Copy every line that holds the string "where" from the data below.

---------- RECORDS PROVIDED

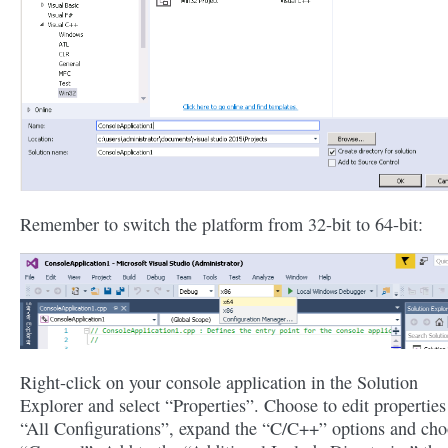
Remember to switch the platform from 32-bit to 64-bit:
Right-click on your console application in the Solution
Explorer and select “Properties”. Choose to edit properties
“All Configurations”, expand the “C/C++” options and ch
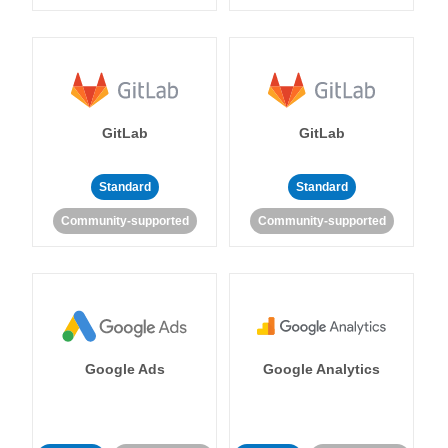
GitLab
GitLab
Standard
Standard
Community-supported
Community-supported
Google Ads
Google Analytics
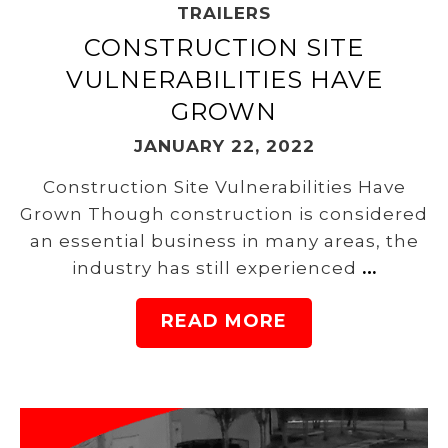
TRAILERS
CONSTRUCTION SITE
VULNERABILITIES HAVE
GROWN
JANUARY 22, 2022
Construction Site Vulnerabilities Have
Grown Though construction is considered
an essential business in many areas, the
industry has still experienced
…
READ MORE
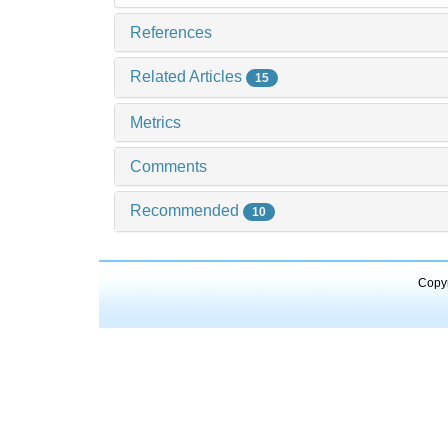
References
Related Articles
15
Metrics
Comments
Recommended
10
Copyr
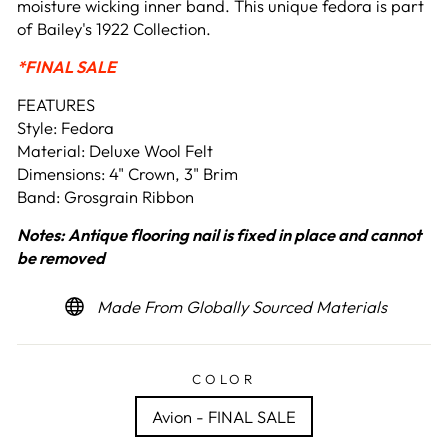
moisture wicking inner band. This unique fedora is part
of Bailey's 1922 Collection.
*FINAL SALE
FEATURES
Style: Fedora
Material: Deluxe Wool Felt
Dimensions: 4" Crown, 3" Brim
Band: Grosgrain Ribbon
Notes:
Antique flooring nail is fixed in place and cannot
be removed
Made From Globally Sourced Materials
COLOR
Avion - FINAL SALE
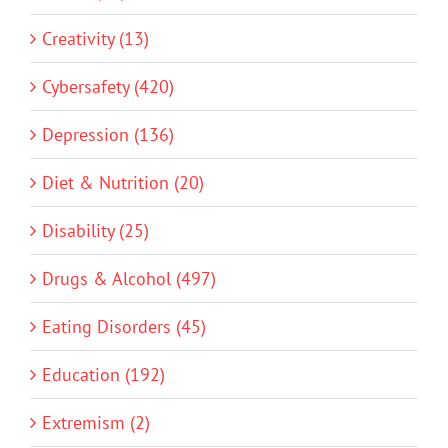
Creativity (13)
Cybersafety (420)
Depression (136)
Diet & Nutrition (20)
Disability (25)
Drugs & Alcohol (497)
Eating Disorders (45)
Education (192)
Extremism (2)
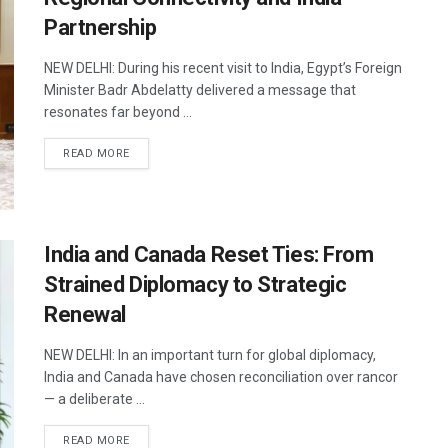
Partnership
NEW DELHI: During his recent visit to India, Egypt’s Foreign
Minister Badr Abdelatty delivered a message that
resonates far beyond ...
DETAILS
READ MORE
India and Canada Reset Ties: From
Strained Diplomacy to Strategic
Renewal
NEW DELHI: In an important turn for global diplomacy,
India and Canada have chosen reconciliation over rancor
— a deliberate ...
DETAILS
READ MORE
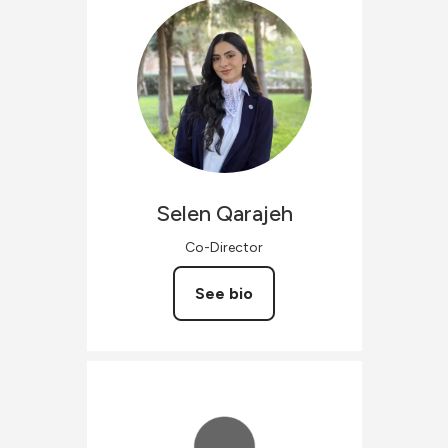
Selen
Qarajeh
Co-Director
See bio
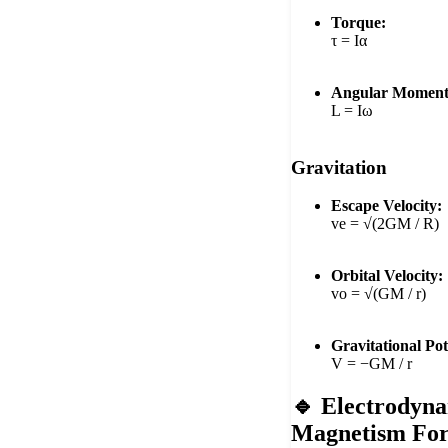
Torque:
τ = Iα
Angular Momen
L = Iω
Gravitation
Escape Velocity:
ve = √(2GM / R)
Orbital Velocity:
vo = √(GM / r)
Gravitational Pot
V = −GM / r
🔹 Electrodyn
Magnetism Fo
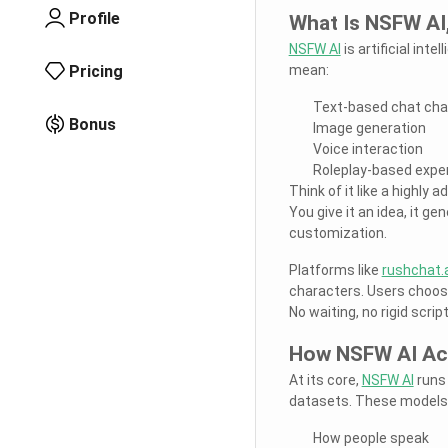
Profile
What Is NSFW AI,
NSFW AI
is artificial int
Pricing
mean:
Text-based chat cha
Bonus
Image generation
Voice interaction
Roleplay-based expe
Think of it like a highly
You give it an idea, it g
customization.
Platforms like
rushchat.a
characters. Users choose
No waiting, no rigid scri
How NSFW AI Act
At its core,
NSFW AI
runs 
datasets. These models 
How people speak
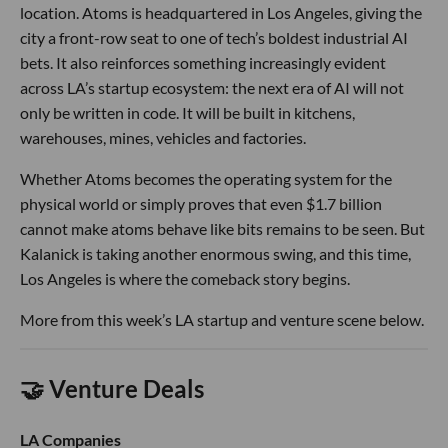
location. Atoms is headquartered in Los Angeles, giving the
city a front-row seat to one of tech’s boldest industrial AI
bets. It also reinforces something increasingly evident
across LA’s startup ecosystem: the next era of AI will not
only be written in code. It will be built in kitchens,
warehouses, mines, vehicles and factories.
Whether Atoms becomes the operating system for the
physical world or simply proves that even $1.7 billion
cannot make atoms behave like bits remains to be seen. But
Kalanick is taking another enormous swing, and this time,
Los Angeles is where the comeback story begins.
More from this week’s LA startup and venture scene below.
🤝 Venture Deals
LA Companies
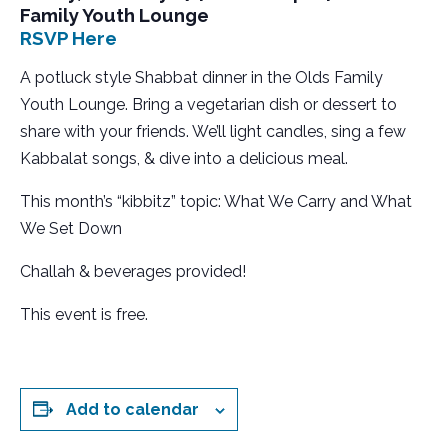
Family Youth Lounge
RSVP Here
A
potluck style Shabbat dinner in the Olds Family
Youth Lounge. Bring a vegetarian dish or dessert to
share with your friends. We’ll light candles, sing a few
Kabbalat songs, & dive into a delicious meal.
This month’s “kibbitz” topic: What We Carry and What
We Set Down
Challah & beverages provided!
This event is free.
Add to calendar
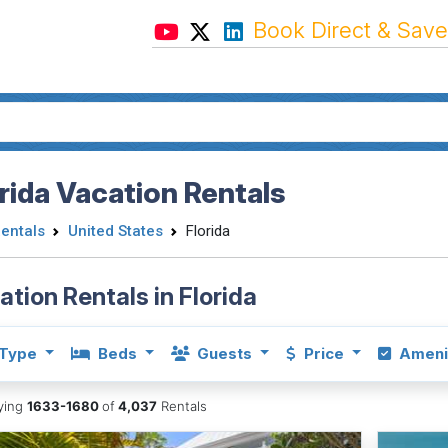
Book Direct & Save
rida Vacation Rentals
Rentals
United States
Florida
ation Rentals in Florida
Type
Beds
Guests
Price
Ameni
aying
1633-1680
of
4,037
Rentals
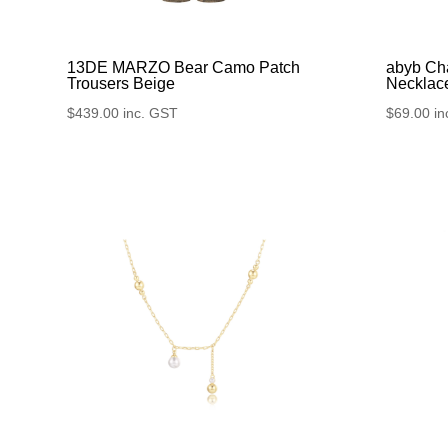
13DE MARZO Bear Camo Patch
abyb Ch
Trousers Beige
Necklac
$
439.00
inc. GST
$
69.00
in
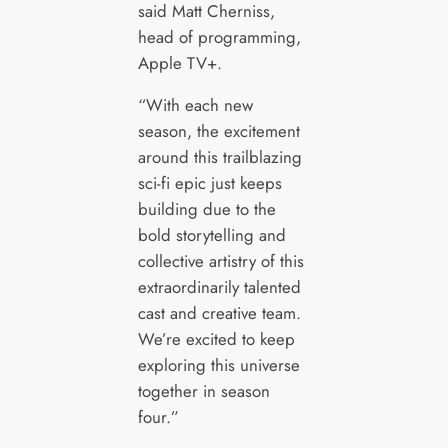
said Matt Cherniss,
head of programming,
Apple TV+.
“With each new
season, the excitement
around this trailblazing
sci-fi epic just keeps
building due to the
bold storytelling and
collective artistry of this
extraordinarily talented
cast and creative team.
We’re excited to keep
exploring this universe
together in season
four.”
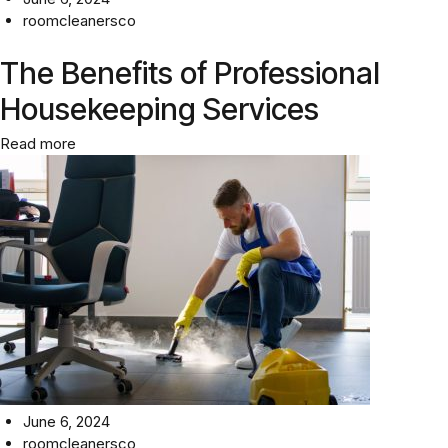
roomcleanersco
The Benefits of Professional
Housekeeping Services
Read more
June 6, 2024
roomcleanersco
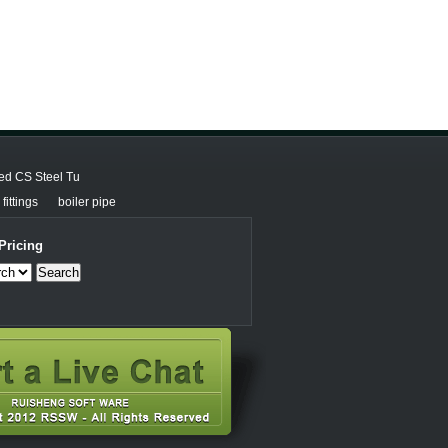
ed CS Steel Tu
fittings
boiler pipe
Pricing
Search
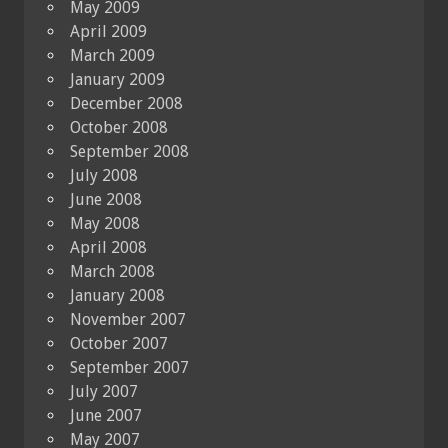
May 2009
April 2009
March 2009
January 2009
December 2008
October 2008
September 2008
July 2008
June 2008
May 2008
April 2008
March 2008
January 2008
November 2007
October 2007
September 2007
July 2007
June 2007
May 2007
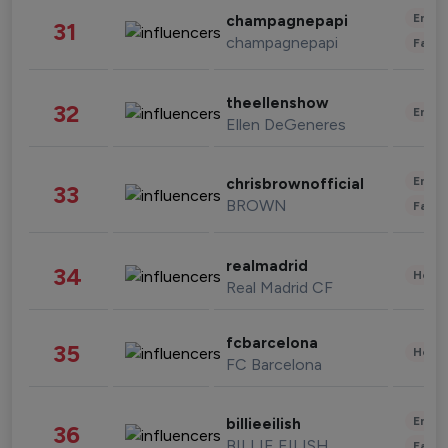
Enter
champagnepapi
31
champagnepapi
Fashi
theellenshow
32
Enter
Ellen DeGeneres
Enter
chrisbrownofficial
33
BROWN
Fashi
realmadrid
34
Healt
Real Madrid CF
fcbarcelona
35
Healt
FC Barcelona
Enter
billieeilish
36
BILLIE EILISH
Fashi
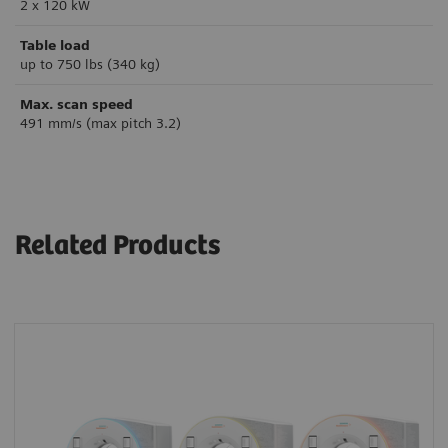
2 x 120 kW
Table load
up to 750 lbs (340 kg)
Max. scan speed
491 mm/s (max pitch 3.2)
Related Products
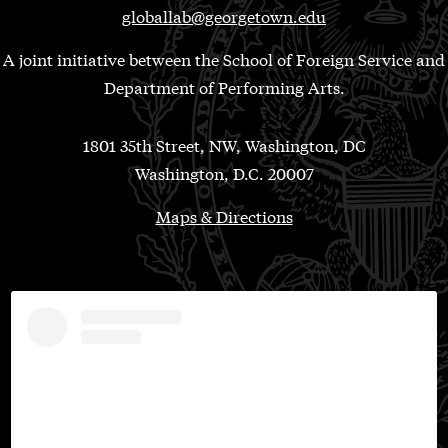
globallab@georgetown.edu
A joint initiative between the School of Foreign Service and
Department of Performing Arts.
1801 35th Street, NW, Washington, DC
Washington, D.C. 20007
Maps & Directions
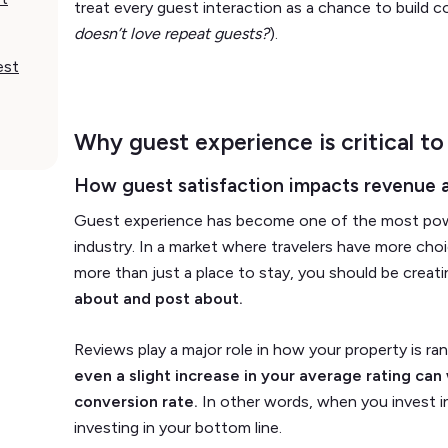
treat every guest interaction as a chance to build c
doesn’t love repeat guests?
).
est
Why guest experience is critical to
How guest satisfaction impacts revenue 
Guest experience has become one of the most power
industry. In a market where travelers have more cho
more than just a place to stay, you should be creat
about and post about.
Reviews play a major role in how your property is ra
even a slight increase in your average rating can w
conversion rate.
In other words, when you invest in
investing in your bottom line.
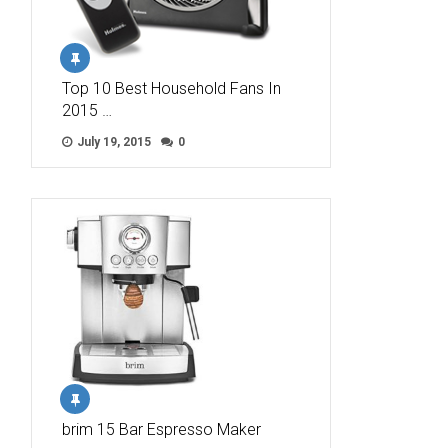
Top 10 Best Household Fans In
2015 …
July 19, 2015
0
brim 15 Bar Espresso Maker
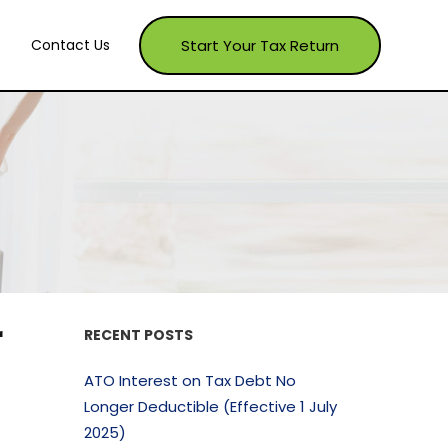
Start Your Tax Return
Contact Us
r
RECENT POSTS
ATO Interest on Tax Debt No
Longer Deductible (Effective 1 July
2025)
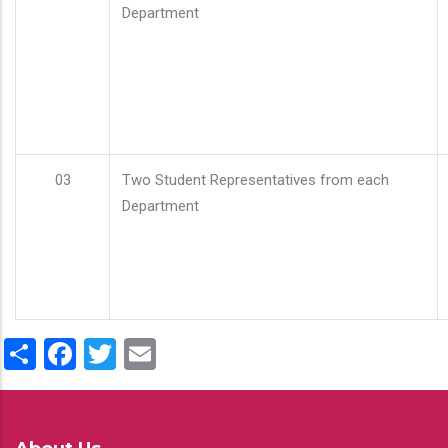
Department
03
Two Student Representatives from each
Department
Share
Facebook
Twitter
Email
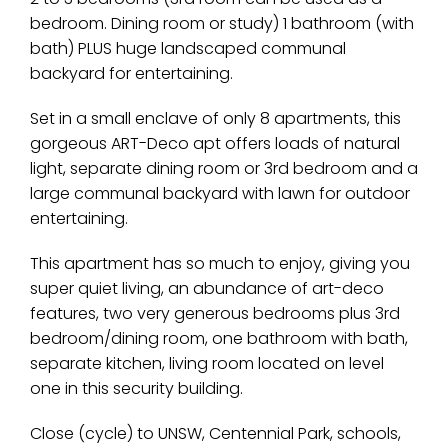
bedroom. Dining room or study) 1 bathroom (with
bath) PLUS huge landscaped communal
backyard for entertaining.
Set in a small enclave of only 8 apartments, this
gorgeous ART-Deco apt offers loads of natural
light, separate dining room or 3rd bedroom and a
large communal backyard with lawn for outdoor
entertaining.
This apartment has so much to enjoy, giving you
super quiet living, an abundance of art-deco
features, two very generous bedrooms plus 3rd
bedroom/dining room, one bathroom with bath,
separate kitchen, living room located on level
one in this security building.
Close (cycle) to UNSW, Centennial Park, schools,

--------------------

> **SOLUTION FOR THIS PROBLEM**:
Los Angeles is where the comeback story begins.
industry. In a market where travelers have more cho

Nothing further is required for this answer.